To Julia’s delight their villa not only had its own private garden, it also had its own private swimming pool.
‘Oh, Silas, this is just too blissful,’ she exclaimed happily as she stood looking out of the villa’s patio doors towards the pool.
‘I thought you’d like it,’ Silas agreed, making her both laugh and blush at the same time.
‘Just because I happened to say that I’d love to swim naked with you and then have sex outside, in the open air, that doesn’t mean you had to find a way to make it possible,’ she told him.
‘Meaning that now that I have, you’ve changed your mind?’
‘No way,’ Julia assured him vehemently. ‘Though I’ll have to go and find Dorland later.’ She gave a small shudder. ‘I don’t want any more traumas or mistakes of the kind we had in Positano. I still can’t believe that actually happened. What is it?’ she demanded, when she saw the way Silas was looking at her.
‘I’ve had an e-mail from the person I asked to make some discreet enquiries into both Blayne and Prêt a Party.’
‘And?’
‘Let’s get settled in first. You must be hungry. I’ll order something from Room Service, shall I?’
‘Silas, it’s bad, isn’t it?’ Julia guessed.
‘Let’s get sorted out first.’
Julia reached out and touched his arm, sensing that he was trying to distract her.
‘No, please tell me now.’ She could see from his face that Silas was beginning to wish he hadn’t said anything. ‘I know you only want to protect me, but I’m not a little girl any more,’ she told him gently. ‘And Lucy is my friend.’
‘All right. But at least let’s sit down.’
Her mouth had gone dry, Julia realised as Silas sat in one of the comfortable easy chairs and she perched on the arm of it next to him.
‘From what my source has discovered—and I’ve no reason to doubt him; I’ve used him in the past to investigate sensitive issues for me—it looks very much as though Prêt a Party has some very serious financial problems.’
‘Oh, Silas.’ Julia placed her fingertips to her mouth, her eyes shadowing with distress.
‘There’s worse, I’m afraid. It seems that there is every likelihood that Blayne has been defrauding
the business—and Lucy herself as well.’
‘Oh, no! Poor Lucy—but how can that have happened? Lucy is always complaining that her trustee won’t let her touch her trust fund without his say-so.’
‘Maybe not, but he has allowed her to guarantee Prêt a Party’s overdraft facilities. And that means that the bank has been able to call upon her to clear it via her trust fund. From what my source has discovered, it seems that large amounts of money have been withdrawn from the business by Blayne, which have caused an overdraft that Lucy has had to make good. It seems that there is no real business reason why he should have withdrawn such large amounts, and my source suspects they have gone straight into his own pocket—if Lucy isn’t aware of what he’s doing.’

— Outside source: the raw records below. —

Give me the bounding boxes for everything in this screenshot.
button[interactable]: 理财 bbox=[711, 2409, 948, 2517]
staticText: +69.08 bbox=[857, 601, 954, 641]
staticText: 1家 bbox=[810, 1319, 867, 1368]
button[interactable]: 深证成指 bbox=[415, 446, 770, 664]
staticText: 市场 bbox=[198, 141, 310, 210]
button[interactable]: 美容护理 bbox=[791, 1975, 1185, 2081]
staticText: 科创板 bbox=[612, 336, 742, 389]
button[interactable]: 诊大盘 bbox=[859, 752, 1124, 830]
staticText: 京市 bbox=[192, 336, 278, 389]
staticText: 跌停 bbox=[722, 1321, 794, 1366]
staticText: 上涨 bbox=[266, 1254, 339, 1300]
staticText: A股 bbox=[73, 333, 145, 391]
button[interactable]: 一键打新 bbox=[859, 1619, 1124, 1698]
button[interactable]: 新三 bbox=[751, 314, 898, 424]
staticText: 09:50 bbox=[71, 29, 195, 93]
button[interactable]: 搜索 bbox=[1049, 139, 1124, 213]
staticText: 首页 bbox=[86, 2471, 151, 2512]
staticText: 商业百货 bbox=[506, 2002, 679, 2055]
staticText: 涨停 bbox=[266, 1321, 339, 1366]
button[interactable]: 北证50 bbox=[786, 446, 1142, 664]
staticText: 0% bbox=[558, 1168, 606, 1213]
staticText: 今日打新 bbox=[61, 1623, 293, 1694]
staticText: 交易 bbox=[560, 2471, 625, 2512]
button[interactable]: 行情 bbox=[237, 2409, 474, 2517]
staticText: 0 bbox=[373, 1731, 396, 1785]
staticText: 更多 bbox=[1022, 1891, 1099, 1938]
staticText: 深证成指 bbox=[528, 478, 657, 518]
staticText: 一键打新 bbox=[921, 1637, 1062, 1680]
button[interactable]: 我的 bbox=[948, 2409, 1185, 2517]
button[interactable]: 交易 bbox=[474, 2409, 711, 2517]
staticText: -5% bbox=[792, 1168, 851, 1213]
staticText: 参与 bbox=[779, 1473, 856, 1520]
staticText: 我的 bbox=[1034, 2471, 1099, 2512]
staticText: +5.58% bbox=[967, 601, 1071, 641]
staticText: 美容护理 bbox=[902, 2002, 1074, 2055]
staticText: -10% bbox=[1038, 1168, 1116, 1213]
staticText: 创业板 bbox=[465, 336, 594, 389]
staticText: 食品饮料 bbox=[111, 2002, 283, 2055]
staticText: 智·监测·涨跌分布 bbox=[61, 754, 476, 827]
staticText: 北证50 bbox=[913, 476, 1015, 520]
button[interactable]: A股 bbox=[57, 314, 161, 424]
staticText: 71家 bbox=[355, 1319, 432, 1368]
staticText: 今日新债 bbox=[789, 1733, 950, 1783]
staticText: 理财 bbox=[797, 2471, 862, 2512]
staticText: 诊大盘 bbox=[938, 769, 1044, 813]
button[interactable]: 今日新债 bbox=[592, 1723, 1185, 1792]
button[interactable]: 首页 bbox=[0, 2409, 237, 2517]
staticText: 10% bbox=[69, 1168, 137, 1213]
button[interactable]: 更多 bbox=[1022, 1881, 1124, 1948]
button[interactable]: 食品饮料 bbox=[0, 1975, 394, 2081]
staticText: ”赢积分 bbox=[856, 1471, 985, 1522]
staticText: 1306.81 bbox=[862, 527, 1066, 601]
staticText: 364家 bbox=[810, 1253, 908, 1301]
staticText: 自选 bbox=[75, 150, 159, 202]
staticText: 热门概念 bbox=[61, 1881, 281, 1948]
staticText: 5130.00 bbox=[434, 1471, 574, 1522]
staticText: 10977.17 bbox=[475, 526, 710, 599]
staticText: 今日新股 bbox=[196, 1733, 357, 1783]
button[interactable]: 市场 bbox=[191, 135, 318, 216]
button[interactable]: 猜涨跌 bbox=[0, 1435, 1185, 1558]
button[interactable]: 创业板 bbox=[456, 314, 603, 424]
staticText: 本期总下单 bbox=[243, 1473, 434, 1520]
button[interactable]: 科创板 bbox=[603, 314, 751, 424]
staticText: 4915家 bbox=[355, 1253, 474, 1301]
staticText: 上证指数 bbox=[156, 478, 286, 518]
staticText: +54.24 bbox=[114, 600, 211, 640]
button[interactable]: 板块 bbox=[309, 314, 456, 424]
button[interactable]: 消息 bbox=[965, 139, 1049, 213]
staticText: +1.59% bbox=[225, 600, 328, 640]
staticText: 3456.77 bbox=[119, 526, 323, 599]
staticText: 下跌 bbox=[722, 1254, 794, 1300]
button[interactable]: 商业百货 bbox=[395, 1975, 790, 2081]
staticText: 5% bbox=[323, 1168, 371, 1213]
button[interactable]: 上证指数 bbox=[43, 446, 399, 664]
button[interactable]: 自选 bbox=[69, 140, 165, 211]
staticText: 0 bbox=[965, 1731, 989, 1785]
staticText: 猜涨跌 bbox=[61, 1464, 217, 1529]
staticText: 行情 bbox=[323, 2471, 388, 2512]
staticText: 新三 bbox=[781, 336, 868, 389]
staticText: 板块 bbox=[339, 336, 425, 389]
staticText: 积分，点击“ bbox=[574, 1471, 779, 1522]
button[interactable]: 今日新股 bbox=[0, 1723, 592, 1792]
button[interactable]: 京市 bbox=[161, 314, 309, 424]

‘She can’t be.’ Julia defended her friend immediately. ‘Lucy is scrupulously honest, Silas.’
‘Maybe she was. But she loves Blayne, and if he has been pressuring her…’
‘No.’ Julia shook her head vigorously. ‘No matter how much Lucy loves Nick, she would never agree to anything underhand. She just isn’t like that. Oh, Silas. Poor, poor Lucy.’
Tears shimmered in Julia’s eyes. ‘This is just so awful. Imagine loving someone who would do that to you. And Nick…how could he do such a thing?’ She bit her bottom lip and then looked unhappily at Silas.
‘It’s going to be so dreadful for Lucy when she finds out what Nick’s been doing.’
‘Yes, but you can’t interfere,’ Silas warned her.
‘Silas, she’s one of my two closest friends,’ Julia protested. ‘Lucy, Carly and I have been like sisters. I can’t just stand by and let Nick destroy her.’
‘What I’ve told you is merely, at this stage, the informed opinion of my source. What do you think will happen if you do tell Lucy and she refuses to believe you? Blayne is her husband. She’s besotted with him.’